As a preliminary point, the Court of Appeal stressed that the onus lies on the applicant to persuade the court of his preferred interpretation of the arbitration clause as this is part of his wider burden to establish that the dispute fell within the scope of the arbitration agreement. The Court of Appeal subsequently found that upon construction of the phrase "at the election of Dyna-Jet", the Clause gave Dyna-Jet alone the option to choose whether any disputes arising in connection with the Contract, whether initiated by WTAP or Dyna-Jet, were to be resolved by arbitration or by litigation. Since Dyna-Jet had chosen to refer the Dispute to litigation, it thus follows that the Dispute never fell within the scope of the Clause. The Dispute could have fallen within the scope of the Clause only if Dyna-Jet had elected to refer the Dispute to arbitration.  

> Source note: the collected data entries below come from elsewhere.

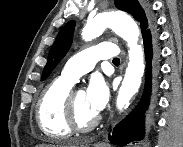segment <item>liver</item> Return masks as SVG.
<instances>
[{
    "instance_id": "1",
    "label": "liver",
    "mask_w": 183,
    "mask_h": 147,
    "mask_svg": "<svg viewBox=\"0 0 183 147\" xmlns=\"http://www.w3.org/2000/svg\"><path fill=\"white\" fill-rule=\"evenodd\" d=\"M86 146V144H84L81 141H67V142H63L57 145H47V144H41L37 147H84Z\"/></svg>"
}]
</instances>
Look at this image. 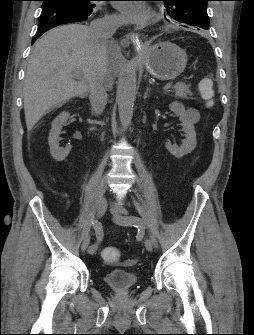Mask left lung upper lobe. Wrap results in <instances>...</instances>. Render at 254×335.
Masks as SVG:
<instances>
[{"label": "left lung upper lobe", "mask_w": 254, "mask_h": 335, "mask_svg": "<svg viewBox=\"0 0 254 335\" xmlns=\"http://www.w3.org/2000/svg\"><path fill=\"white\" fill-rule=\"evenodd\" d=\"M167 13L184 27L200 29L209 28L207 2L209 0H161Z\"/></svg>", "instance_id": "obj_1"}]
</instances>
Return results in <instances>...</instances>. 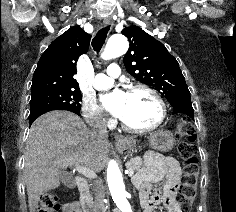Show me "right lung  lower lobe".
<instances>
[{"label": "right lung lower lobe", "instance_id": "1", "mask_svg": "<svg viewBox=\"0 0 236 212\" xmlns=\"http://www.w3.org/2000/svg\"><path fill=\"white\" fill-rule=\"evenodd\" d=\"M48 111H51V110H43V111H40V112H37V113H34V114H30V115H29V122H30V125L33 123V121H34L37 117H39L40 115H42V114H44V113H46V112H48ZM74 113H76L77 115H80V113H78V112H74Z\"/></svg>", "mask_w": 236, "mask_h": 212}]
</instances>
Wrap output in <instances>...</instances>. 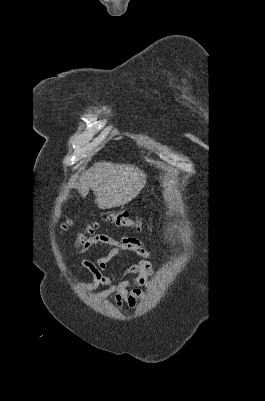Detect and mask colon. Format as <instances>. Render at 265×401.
I'll list each match as a JSON object with an SVG mask.
<instances>
[{"instance_id": "obj_1", "label": "colon", "mask_w": 265, "mask_h": 401, "mask_svg": "<svg viewBox=\"0 0 265 401\" xmlns=\"http://www.w3.org/2000/svg\"><path fill=\"white\" fill-rule=\"evenodd\" d=\"M105 222L115 224L120 227H131L135 228L138 231L142 230V221L140 219H132L128 212L126 211H118L112 212L108 214L104 220ZM70 225V221L63 222L61 224V230H66ZM99 227L98 222H91L86 225L84 232L79 234L76 240V246L81 250L87 243V235H90L95 232V230Z\"/></svg>"}]
</instances>
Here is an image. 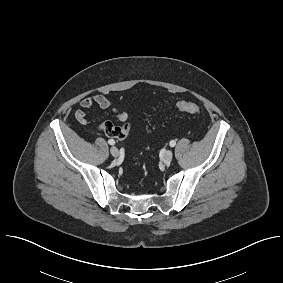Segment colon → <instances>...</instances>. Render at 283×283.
<instances>
[{
  "instance_id": "5ec220e1",
  "label": "colon",
  "mask_w": 283,
  "mask_h": 283,
  "mask_svg": "<svg viewBox=\"0 0 283 283\" xmlns=\"http://www.w3.org/2000/svg\"><path fill=\"white\" fill-rule=\"evenodd\" d=\"M176 109L179 111V112H183V113H188V114H199L201 109L200 107L193 103V102H187V101H181V102H178L176 104ZM99 130L108 135V136H111V137H117L118 134H119V128L118 126H114L112 123L110 122H105V123H102L100 126H99Z\"/></svg>"
}]
</instances>
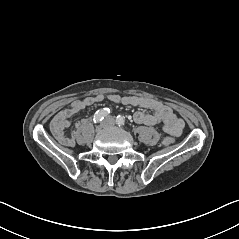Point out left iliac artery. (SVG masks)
<instances>
[{
	"label": "left iliac artery",
	"mask_w": 239,
	"mask_h": 239,
	"mask_svg": "<svg viewBox=\"0 0 239 239\" xmlns=\"http://www.w3.org/2000/svg\"><path fill=\"white\" fill-rule=\"evenodd\" d=\"M116 122L119 126H124L125 124V118L123 116H117L116 117Z\"/></svg>",
	"instance_id": "44dca946"
}]
</instances>
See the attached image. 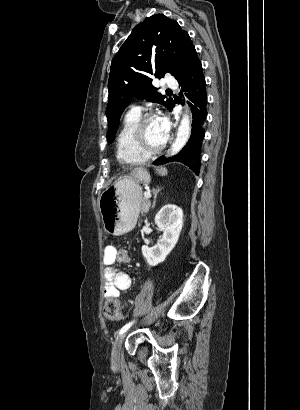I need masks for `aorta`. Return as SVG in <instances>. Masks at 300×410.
I'll return each mask as SVG.
<instances>
[{
  "label": "aorta",
  "instance_id": "aorta-1",
  "mask_svg": "<svg viewBox=\"0 0 300 410\" xmlns=\"http://www.w3.org/2000/svg\"><path fill=\"white\" fill-rule=\"evenodd\" d=\"M190 131V118L186 111L178 127L176 139L168 151V156H173L180 152L190 137Z\"/></svg>",
  "mask_w": 300,
  "mask_h": 410
}]
</instances>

The Court of Appeal drew a distinction between cases cited by counsels for WTAP, in which the clauses therein conferred upon the party a choice to commence proceedings, or not. In these cases, only one party would have had an interest in challenging the decision in question, which would have been made by its counterparty. The party receiving the counterparty's decision did not per se have a right to choose between arbitration and litigation (as was the case in the current appeal). Instead, the relevant contracts gave the party the choice between referring a dispute to arbitration and accepting that it was bound by the counterparty's decision on the dispute. In other words, the arbitration clause in these cases merely provided the mechanics for challenging the counterparty's decision, but did not provide a substantive right as to whether one party could refer a dispute to arbitration or litigation. In the latter circumstances, the option of choosing to refer the dispute to arbitration or litigation would be tantamount to an interpretation as to whether the dispute would be one that falls within the arbitration agreement or not. While the element of optionality did not have the effect of rendering an arbitration agreement invalid, it would have the effect of rendering the dispute to be one which falls outside the arbitration agreement.  

The Court of Appeal also observed that in seeking a stay of court proceedings in favour of arbitration, WTAP was invoking a right that was vested in Dyna-Jet alone, to have the matter referred to arbitration. This was something that WTAP was not entitled to do, since the Clause did not confer upon WTAP such a right. If on the other hand, WTAP was the one who commenced court proceedings against Dyna-Jet, Dyna-Jet could have invoked its option under the Clause to stay the court proceedings and have the matter referred to arbitration. The converse did not hold true in view of the express language of the Clause.

Ultimately, the Court of Appeal found that on a prima facie standard of review, the Dispute could not possibly be said to fall within the scope of the arbitration agreement. The third requirement on whether the Clause was rendered "incapable of being performed" was thus moot.   


The Court of Appeal's judgment confirms that arbitration clauses of an asymmetrical nature can be upheld and enforced. At the end of the day, the Court's role is to look at the agreement of the parties.  If parties have agreed to a clause which allows either party to elect whether to proceed with arbitration, such an agreement ought be upheld.